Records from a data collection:
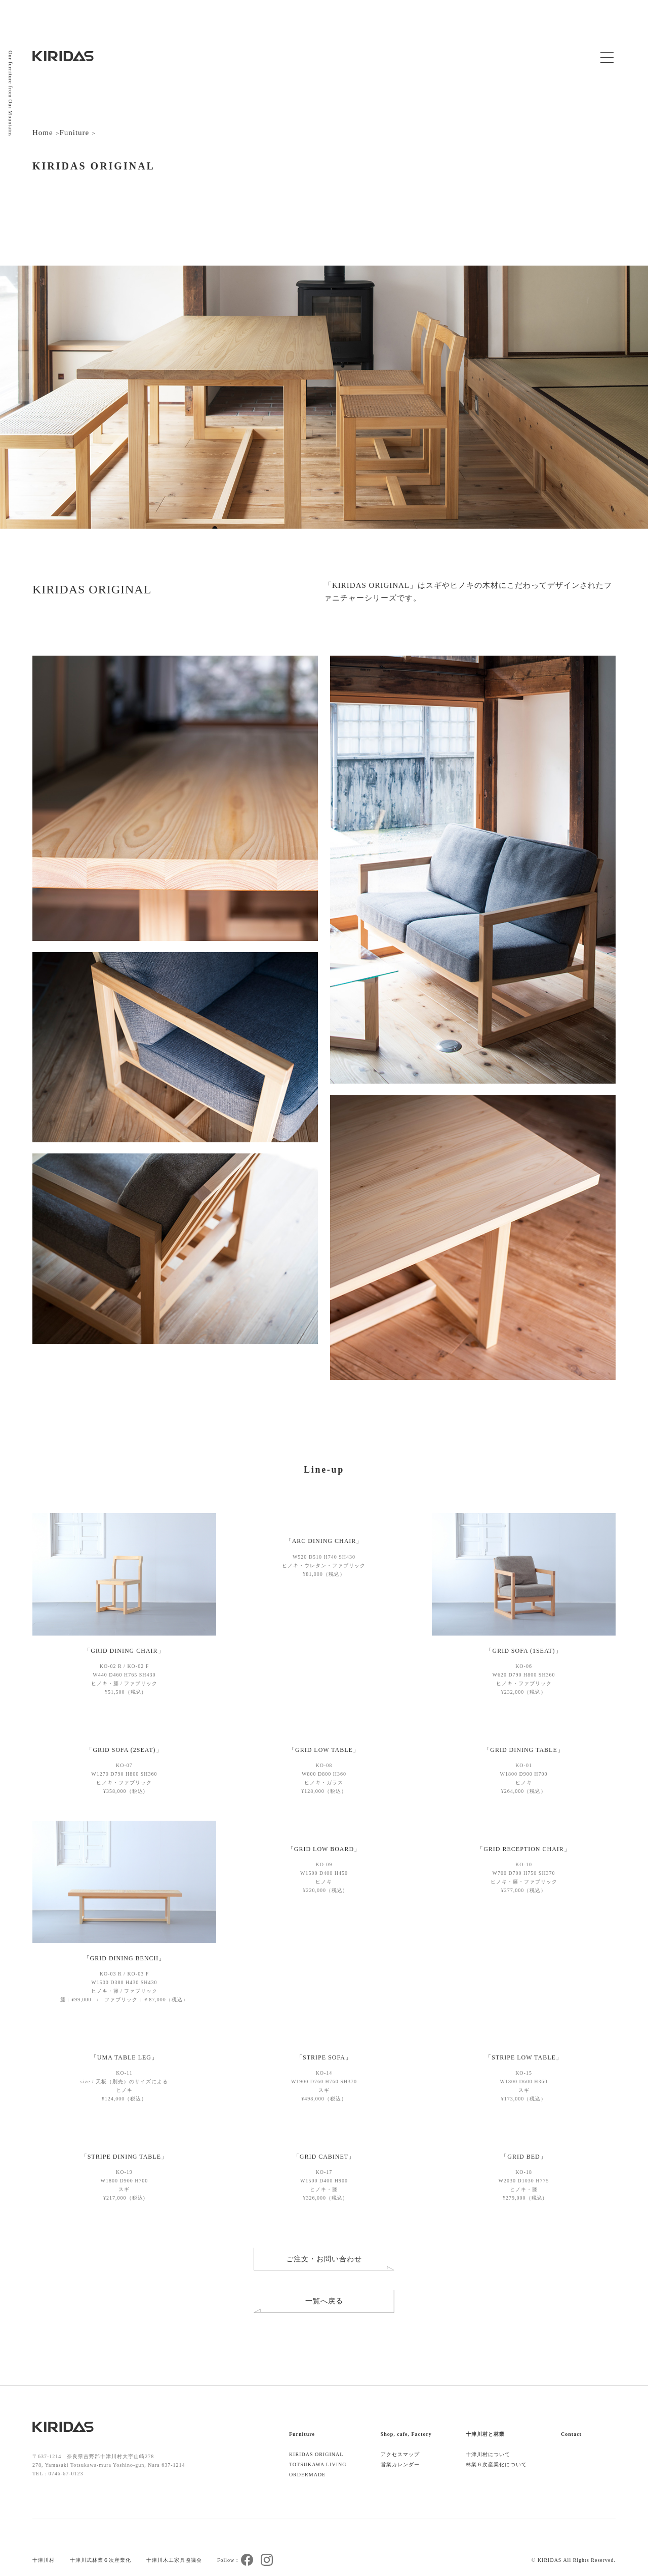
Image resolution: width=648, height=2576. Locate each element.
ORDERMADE (307, 2474)
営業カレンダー (400, 2464)
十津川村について (488, 2454)
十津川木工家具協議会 (174, 2560)
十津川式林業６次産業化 (100, 2560)
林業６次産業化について (496, 2464)
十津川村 (43, 2560)
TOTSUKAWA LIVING (318, 2464)
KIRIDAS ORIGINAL (316, 2454)
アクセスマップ (400, 2454)
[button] (204, 1574)
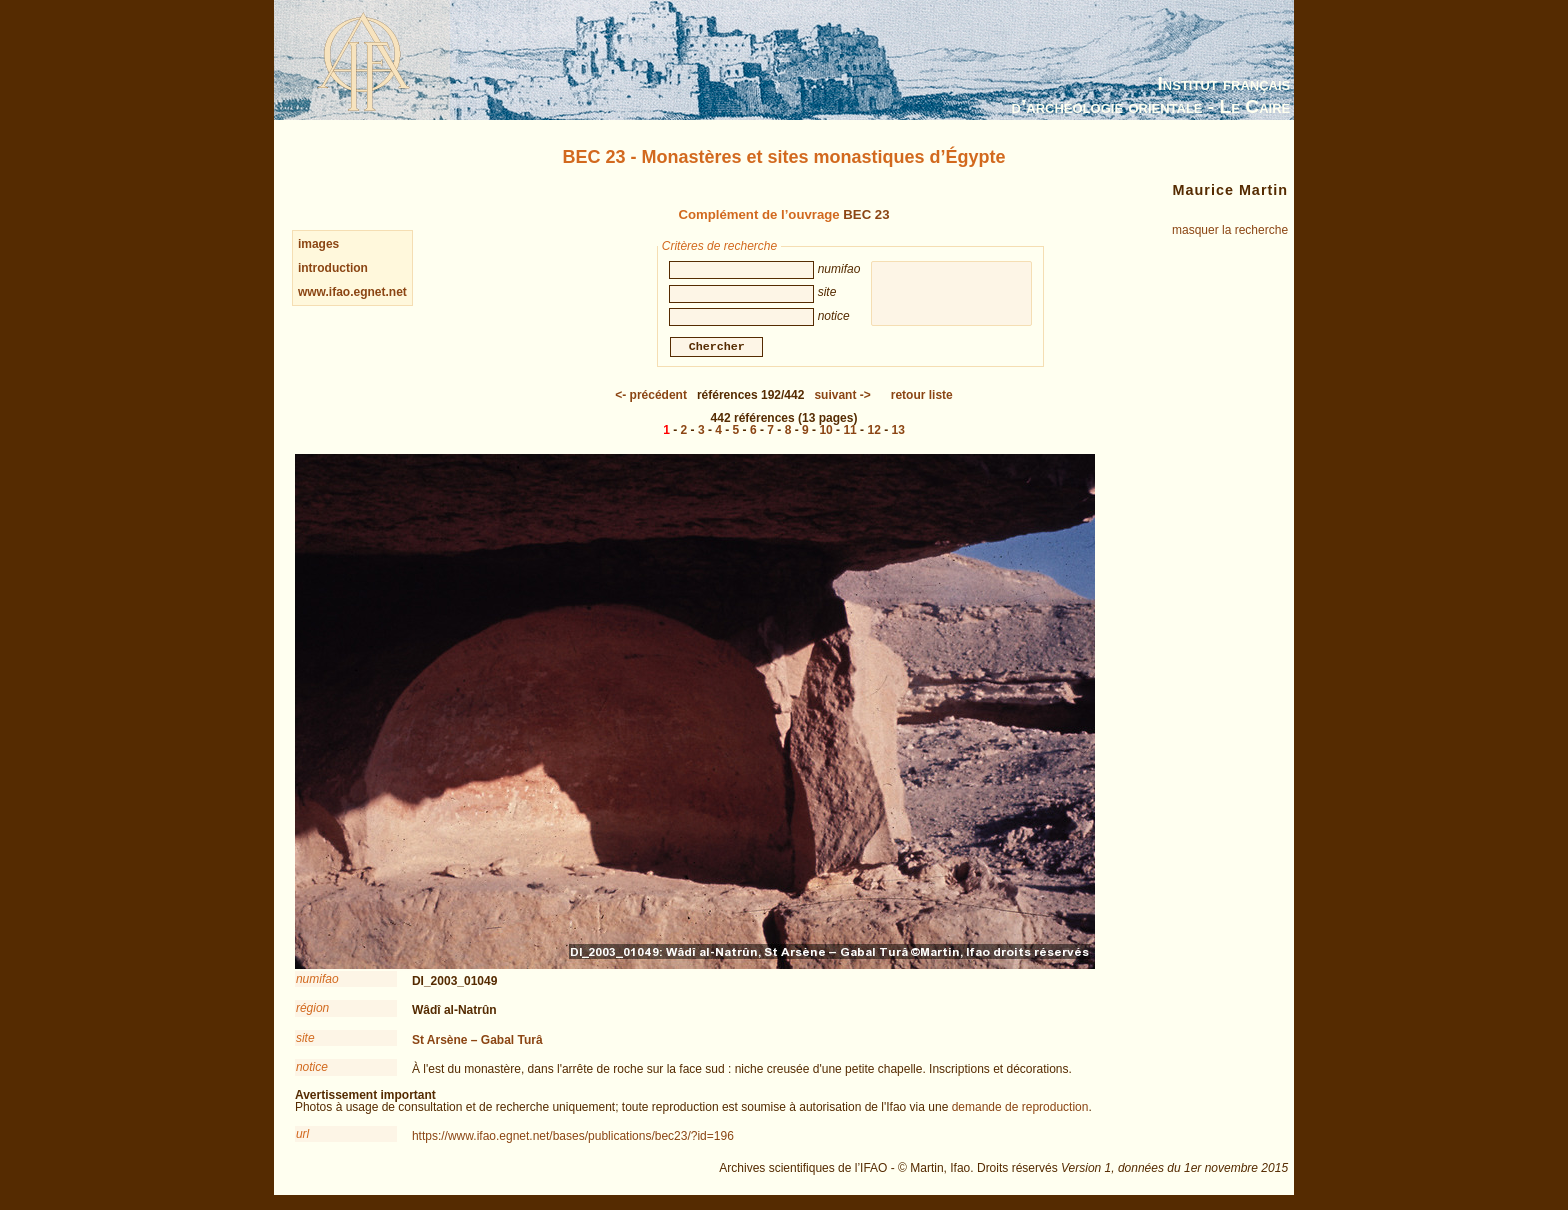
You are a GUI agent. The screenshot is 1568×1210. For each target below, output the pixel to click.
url (302, 1137)
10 (825, 433)
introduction (333, 268)
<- (651, 398)
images (318, 244)
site (305, 1041)
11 (849, 433)
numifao (317, 982)
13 (897, 433)
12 (873, 433)
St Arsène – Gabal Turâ (477, 1043)
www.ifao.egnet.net (352, 292)
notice (312, 1070)
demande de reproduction (1020, 1110)
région (312, 1011)
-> (842, 398)
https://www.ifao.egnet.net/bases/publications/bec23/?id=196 (573, 1139)
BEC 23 (866, 214)
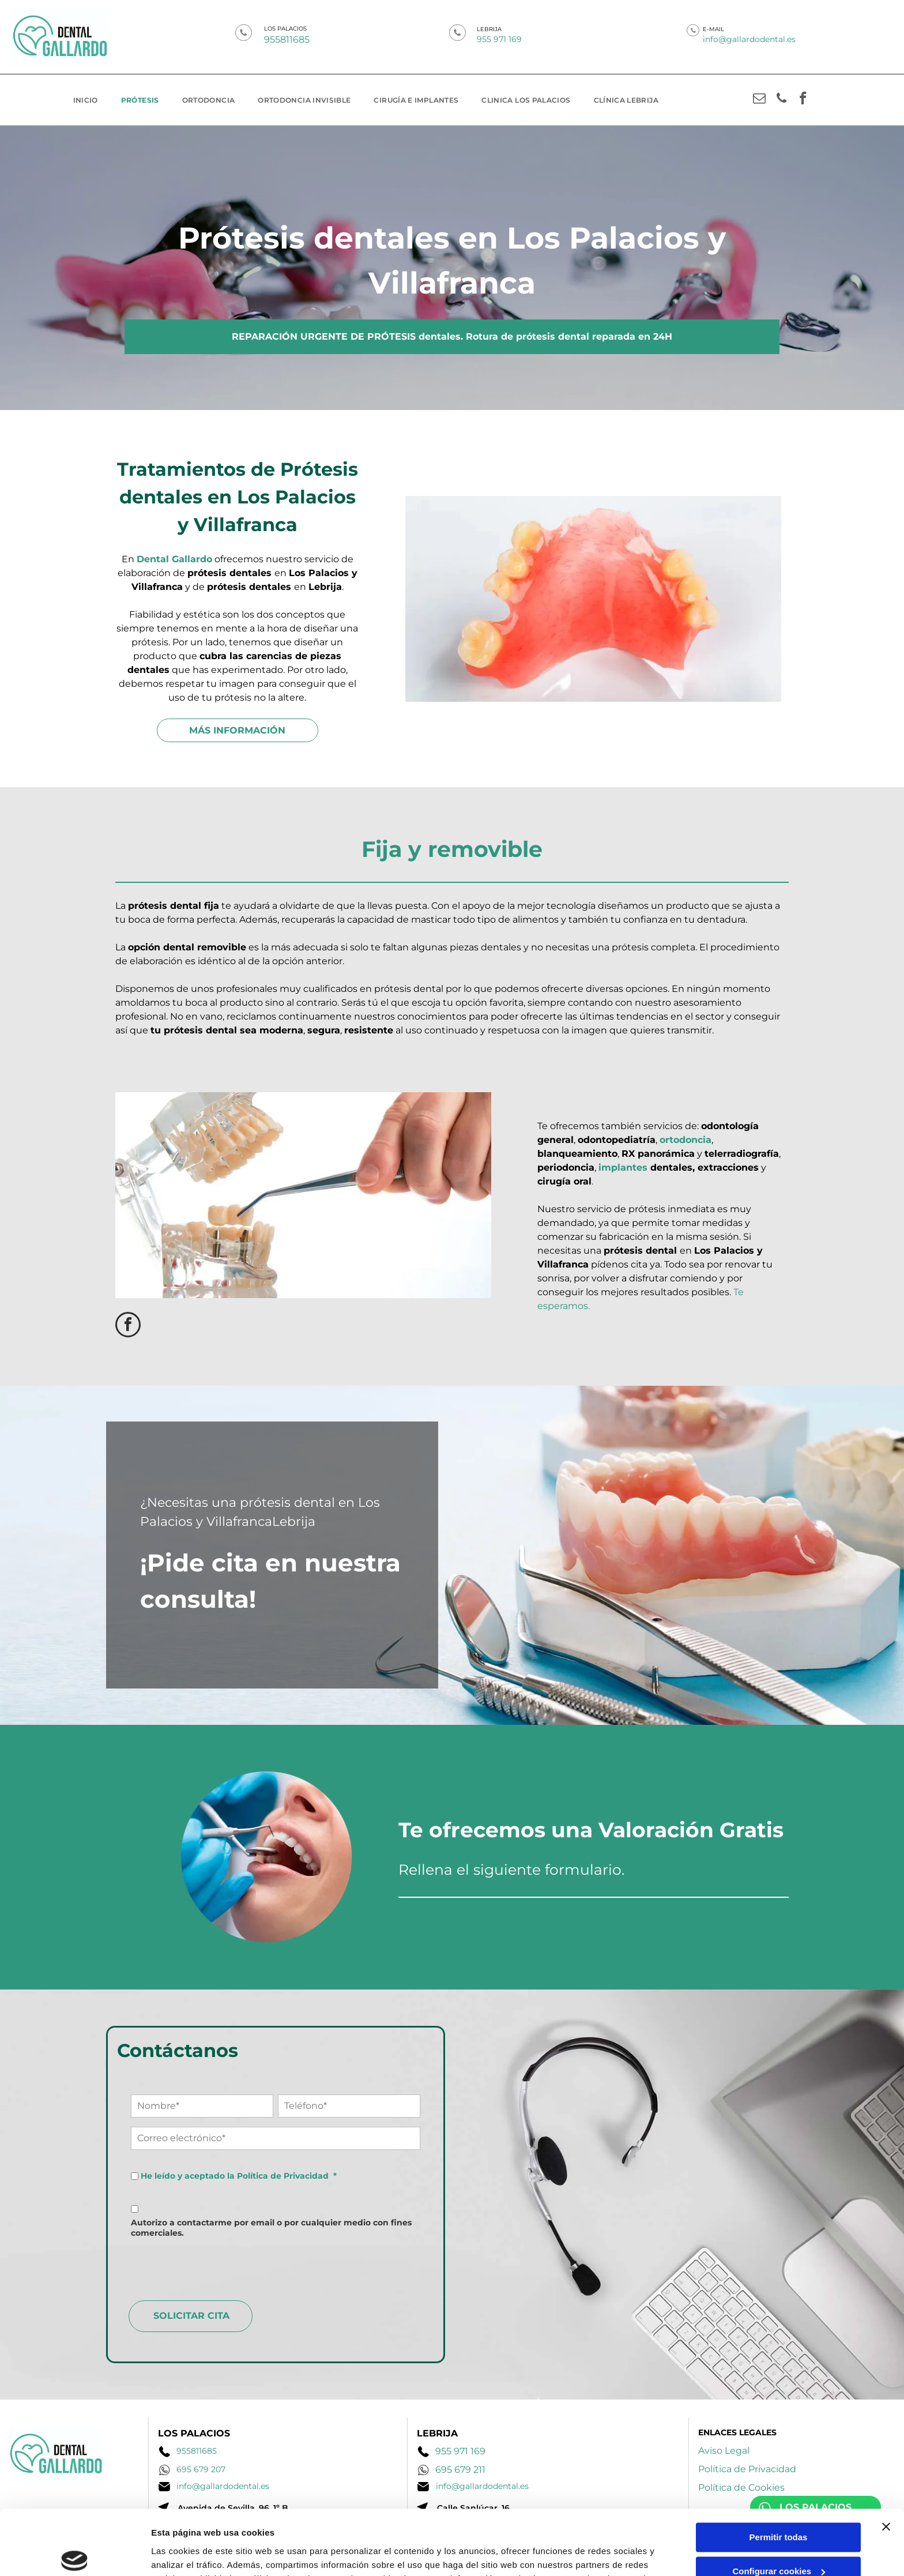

Directions: If a line in the data holds the word "each", count it, then state the total alone.

Result for this exercise: 2